2000年から5年に渡って放送された国民的人気番組『プロジェクトX』が令和の時代に、18年ぶりに復活した。

「3月に急きょ終了した土曜夜の『ブラタモリ』に代わり、満を持してNHKが誇る名番組が復活することになりました。旧シリーズでは昭和の戦後復興と高度成長がメインテーマでしたが、新シリーズではバブル崩壊以降の平成から令和にかけての“失われた30年”がテーマとなっています」(スポーツ紙記者)

NHKも中島みゆきでおなじみの主題歌『地上の星』も新収録する気合の入れようで、「今回の復活は、NHK上層部の肝いりで復活した企画だと聞いています」(前出・同)という。

実際に4月17日に行われたNHKの定例会見では稲葉延雄会長自ら「復活して大変喜んでおります。
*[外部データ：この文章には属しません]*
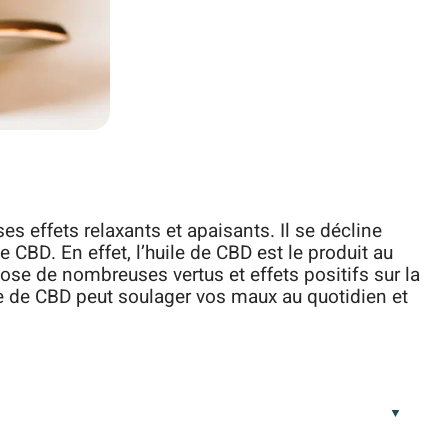
s effets relaxants et apaisants. Il se décline
e CBD. En effet, l’huile de CBD est le produit au
se de nombreuses vertus et effets positifs sur la
e de CBD peut soulager vos maux au quotidien et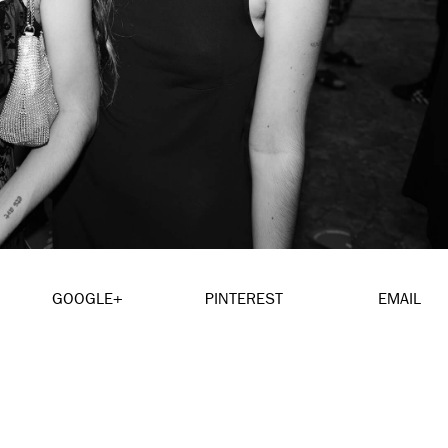
GOOGLE+
PINTEREST
EMAIL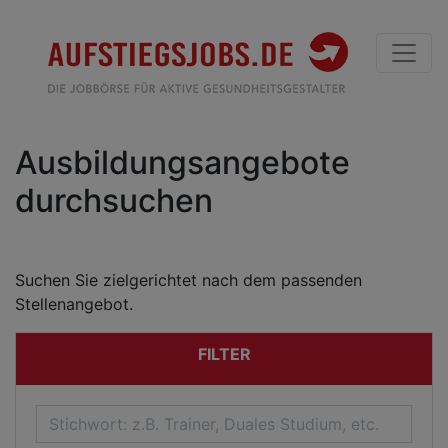
Ausbildungsangebote
durchsuchen
Suchen Sie zielgerichtet nach dem passenden
Stellenangebot.
FILTER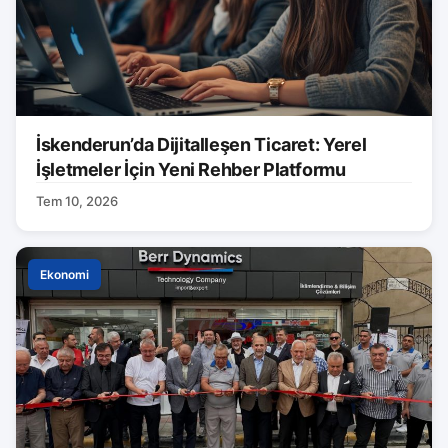
İskenderun’da Dijitalleşen Ticaret: Yerel
İşletmeler İçin Yeni Rehber Platformu
Tem 10, 2026
Ekonomi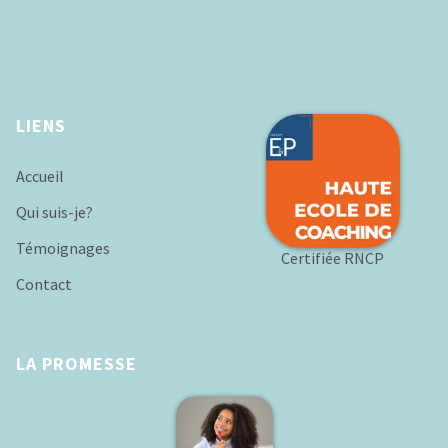
LIENS
Accueil
Qui suis-je?
Témoignages
Certifiée RNCP
Contact
LA PROMESSE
番組を見ても、さまざまな人間ドラマがあった事を知りまして、心打たれました」と“自画自賛”していた。

しかし、実際に『新プロジェクトX』の現場からは、今後を懸念する声が多数挙がっていると、あるNHK制作関係者は言う。

「それは昨今のテレビ業界で叫ばれるコンプライアンスの問題です。

大ヒットしたドラマ『不適切にもほどがある!』でも描かれていたことと同じですね。

もともと旧『プロジェクトX』が成功したのは、昭和の時代にあった大工事などの巨大なプロジェクトに立ち向かっていく主人公たちの姿。“働き方改革”が叫ばれる現代社会ではありえないような過酷な試練やエピソードを、ドラマチックに演出したから人気になりました。
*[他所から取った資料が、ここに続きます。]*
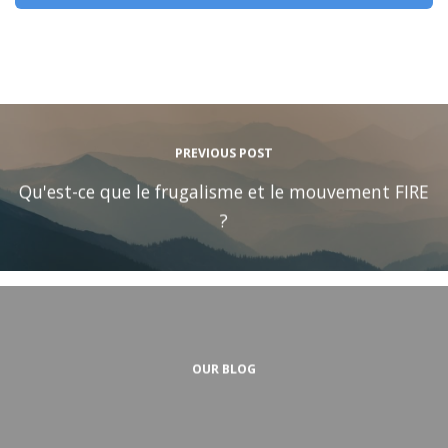
PREVIOUS POST
Qu'est-ce que le frugalisme et le mouvement FIRE
?
OUR BLOG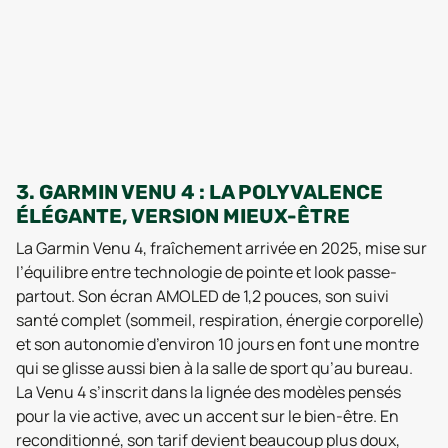
3. GARMIN VENU 4 : LA POLYVALENCE
ÉLÉGANTE, VERSION MIEUX-ÊTRE
La Garmin Venu 4, fraîchement arrivée en 2025, mise sur
l’équilibre entre technologie de pointe et look passe-
partout. Son écran AMOLED de 1,2 pouces, son suivi
santé complet (sommeil, respiration, énergie corporelle)
et son autonomie d’environ 10 jours en font une montre
qui se glisse aussi bien à la salle de sport qu’au bureau.
La Venu 4 s’inscrit dans la lignée des modèles pensés
pour la vie active, avec un accent sur le bien-être. En
reconditionné, son tarif devient beaucoup plus doux,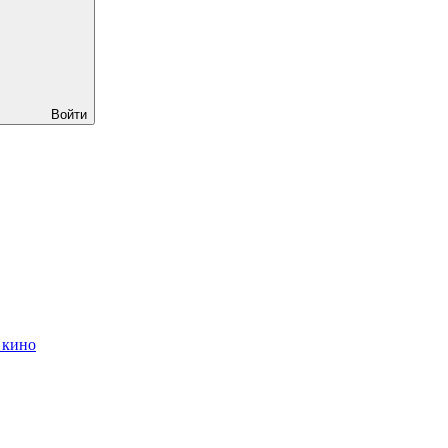
Войти
 кино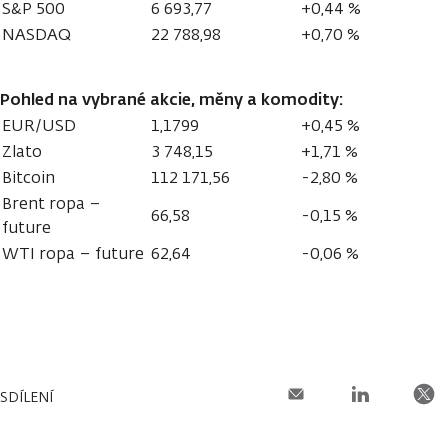
S&P 500
6 693,77
+0,44 %
NASDAQ
22 788,98
+0,70 %
Pohled na vybrané akcie, měny a komodity:
EUR/USD
1,1799
+0,45 %
Zlato
3 748,15
+1,71 %
Bitcoin
112 171,56
-2,80 %
Brent ropa –
66,58
-0,15 %
future
WTI ropa – future
62,64
-0,06 %
SDÍLENÍ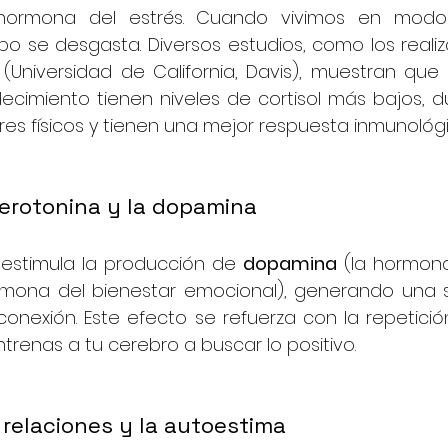
a hormona del estrés. Cuando vivimos en modo
po se desgasta. Diversos estudios, como los realiza
(Universidad de California, Davis), muestran que
ecimiento tienen niveles de cortisol más bajos, d
res físicos y tienen una mejor respuesta inmunoló
serotonina y la dopamina
 estimula la producción de 
dopamina
rmona del bienestar emocional), generando una s
 conexión. Este efecto se refuerza con la repetici
renas a tu cerebro a buscar lo positivo.
s relaciones y la autoestima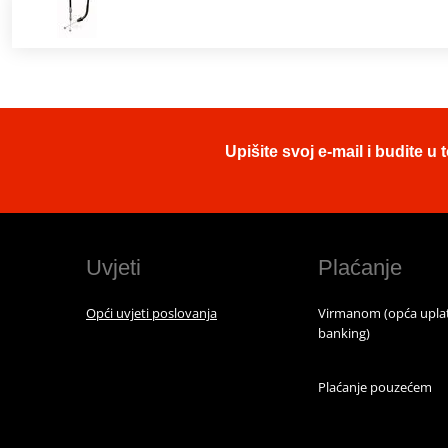
Upišite svoj e-mail i budite 
Uvjeti
Plaćanje
Opći uvjeti poslovanja
Virmanom (opća uplat
banking)
Plaćanje pouzećem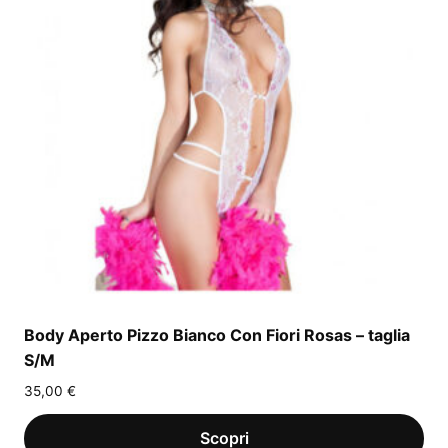
Body Aperto Pizzo Bianco Con Fiori Rosas – taglia
S/M
35,00
€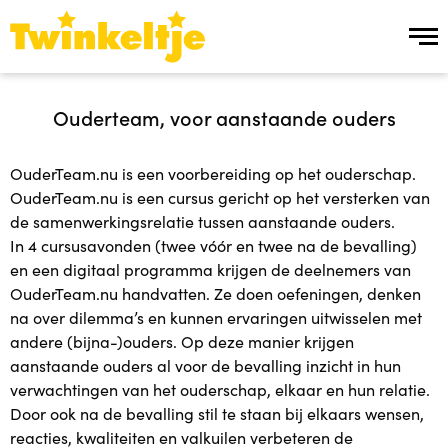
Over ons
Ouderteam, voor aanstaande ouders
Over ons
OuderTeam.nu is een voorbereiding op het ouderschap.
OuderTeam.nu is een cursus gericht op het versterken van
Team Twinkeltje
de samenwerkingsrelatie tussen aanstaande ouders.
In 4 cursusavonden (twee vóór en twee na de bevalling)
Manier van werken
en een digitaal programma krijgen de deelnemers van
OuderTeam.nu handvatten. Ze doen oefeningen, denken
Werken bij
na over dilemma’s en kunnen ervaringen uitwisselen met
andere (bijna-)ouders. Op deze manier krijgen
aanstaande ouders al voor de bevalling inzicht in hun
Ons aanbod
verwachtingen van het ouderschap, elkaar en hun relatie.
Door ook na de bevalling stil te staan bij elkaars wensen,
Ons aanbod
reacties, kwaliteiten en valkuilen verbeteren de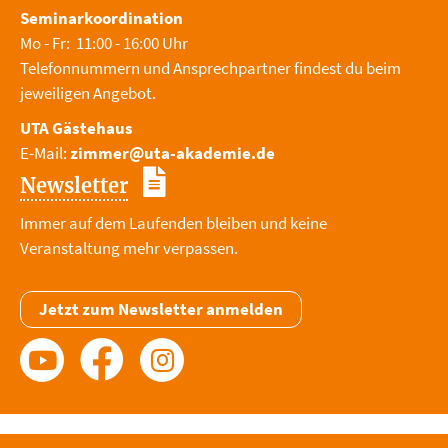
Seminarkoordination
Mo - Fr: 11:00 - 16:00 Uhr
Telefonnummern und Ansprechpartner findest du beim
jeweiligen Angebot.
UTA Gästehaus
E-Mail:
zimmer@uta-akademie.de
Newsletter
Immer auf dem Laufenden bleiben und keine
Veranstaltung mehr verpassen.
Jetzt zum Newsletter anmelden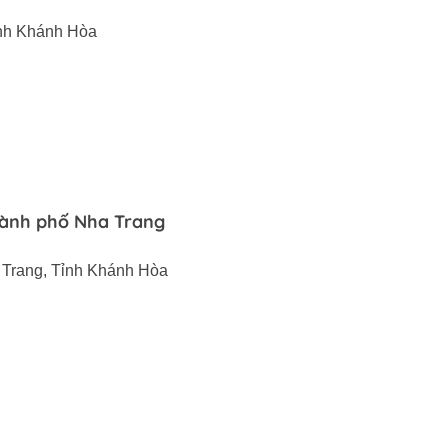
ỉnh Khánh Hòa
hành phố Nha Trang
a Trang, Tỉnh Khánh Hòa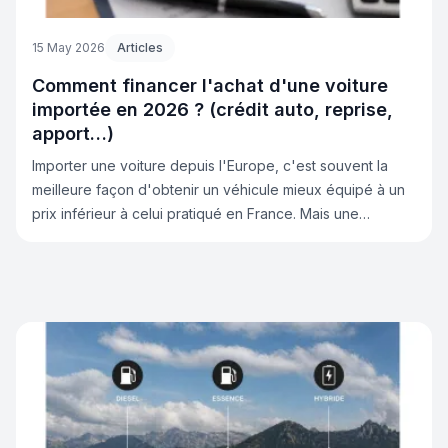
15 May 2026
Articles
Comment financer l'achat d'une voiture
importée en 2026 ? (crédit auto, reprise,
apport…)
Importer une voiture depuis l'Europe, c'est souvent la
meilleure façon d'obtenir un véhicule mieux équipé à un
prix inférieur à celui pratiqué en France. Mais une
question revient systématiquement chez les clients de Lb-
Automobiles.com : comment financer cet achat ? Bonne
nouvelle : les solutions de financement pour une voiture
importée sont nombreuses, accessibles, et parfois même
plus avantageuses qu'en concession classique. Dans ce
guide complet, Lb-Automobiles.com vous explique tout
sur les options de financement disponibles en 2026 pour
l'achat d'un véhicule importé.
例えば、旧シリーズではあるメーカーの極秘プロジェクトが紹介された際、“窓際社員が業務時間の合間を縫ってこっそり試作していた”というエピソードがありましたが、現在の基準では“労務管理がどうなっていた”とか“予算はどこから出ていた”といった指摘が噴出することでしょう」

新シリーズでも、基本的な番組フォーマットは前作と変わらないという。

「スタート前に放送された特別編では、旧シリーズの神回と呼ばれた『黒四ダム』が放送されましたが、あまりの過酷なエピソードに現在の基準では放送が難しいと実感させられました。ただしそういったエピソードが人気を獲得していたのは事実。

なので、今シリーズにおける平成期のプロジェクトでも“昭和の仕事ぶり”は多いはずで、それもある程度は避けられません。
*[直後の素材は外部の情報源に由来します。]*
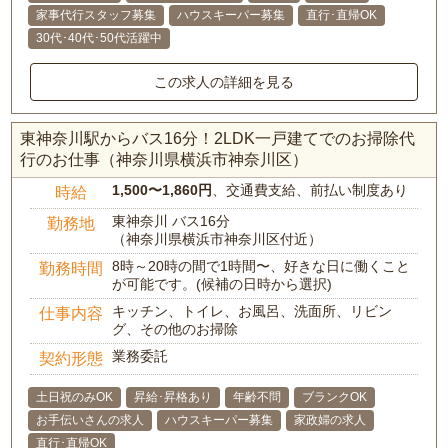
家事代行スタッフ募集
ハウスキーパー募集
直行･直帰OK
30代･40代･50代活躍中
この求人の詳細を見る
東神奈川駅からバス16分！2LDK一戸建てでのお掃除代
行のお仕事（神奈川県横浜市神奈川区）
1,500〜1,860円
、交通費支給、前払い制度あり
時給
東神奈川 バス16分
勤務地
（神奈川県横浜市神奈川区付近）
8時～20時の間で1時間〜、好きな日に働くこと
勤務時間
が可能です。(候補の日時から選択)
キッチン、トイレ、お風呂、洗面所、リビン
仕事内容
グ、その他のお掃除
業務委託
契約形態
土日祝のみOK
昇給･昇格あり
年齢不問
ブランクOK
お手伝いさんの求人
ハウスキーパー募集
家政婦の求人
直行･直帰OK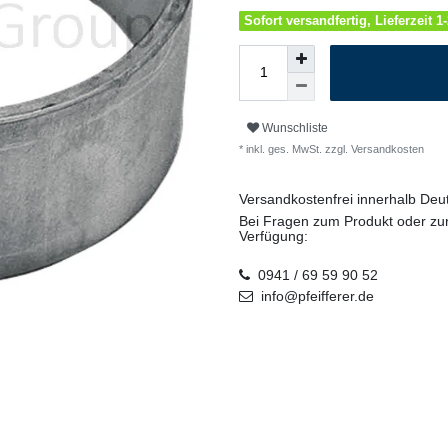
Sofort versandfertig, Lieferzeit 
Wunschliste
* inkl. ges. MwSt. zzgl.
Versandkosten
Versandkostenfrei innerhalb De
Bei Fragen zum Produkt oder zur
Verfügung:
0941 / 69 59 90 52
info@pfeifferer.de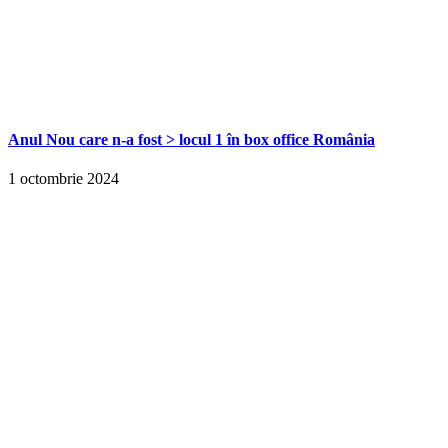
Anul Nou care n-a fost > locul 1 în box office România
1 octombrie 2024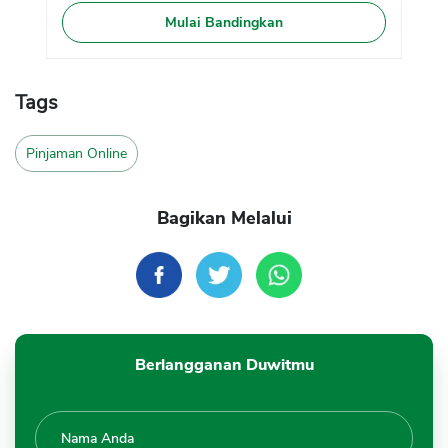
Mulai Bandingkan
Tags
Pinjaman Online
Bagikan Melalui
Berlangganan Duwitmu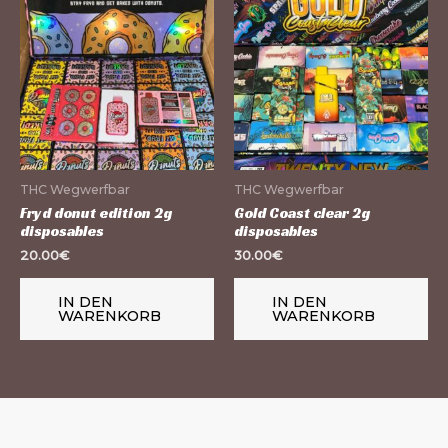
THC Wegwerfbar
THC Wegwerfbar
Fryd donut edition 2g
Gold Coast clear 2g
disposables
disposables
20.00
€
30.00
€
IN DEN
IN DEN
WARENKORB
WARENKORB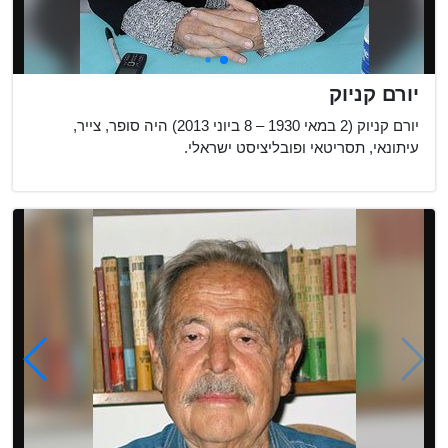
יורם קניוק
יורם קניוק (2 במאי 1930 – 8 ביוני 2013) היה סופר, צייר,
עיתונאי, תסריטאי ופובליציסט ישראלי.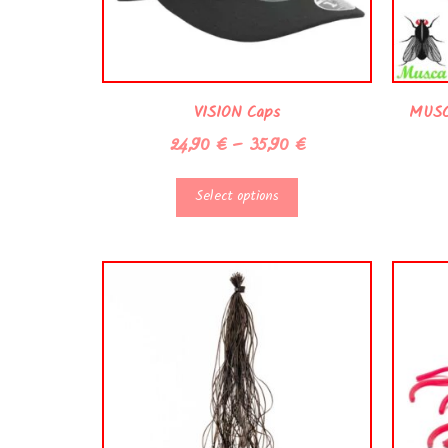
VISION Caps
MUSCA
24,90
€
–
35,90
€
Select options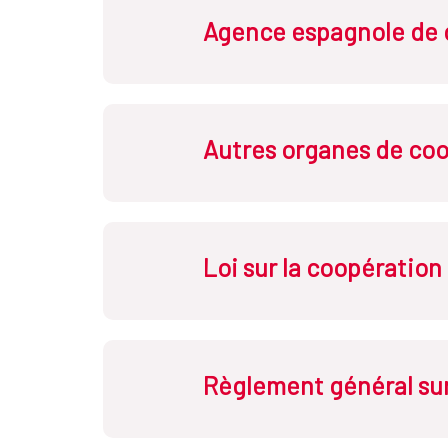
Agence espagnole de 
Autres organes de co
Comisión Interterritorial de Coop
Loi sur la coopération
Consejo de Política Exterior
Ministerio de Asuntos Exteriores
Secretaría de Estado de Cooperac
Règlement général sur
Consejo Superior de Cooperación p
ただし、NHK側がクリアしても今後は取材される企業や組織サイドが、批判を懸念してNGを出すことも考えられます。そうすると企業の意向を踏んだ演出が多くなる可能性があり、番組自体のパワーが落ちるかもしれません」(前出・NHK関係者)

特別編に出演した宇宙飛行士の野口聡一さんは「令和の時代だから女性が活躍するとか、働き方改革にフォーカスしてほしい」と話していた。果たして、新たな挑戦で令和でも“国民的番組”になれるのか――。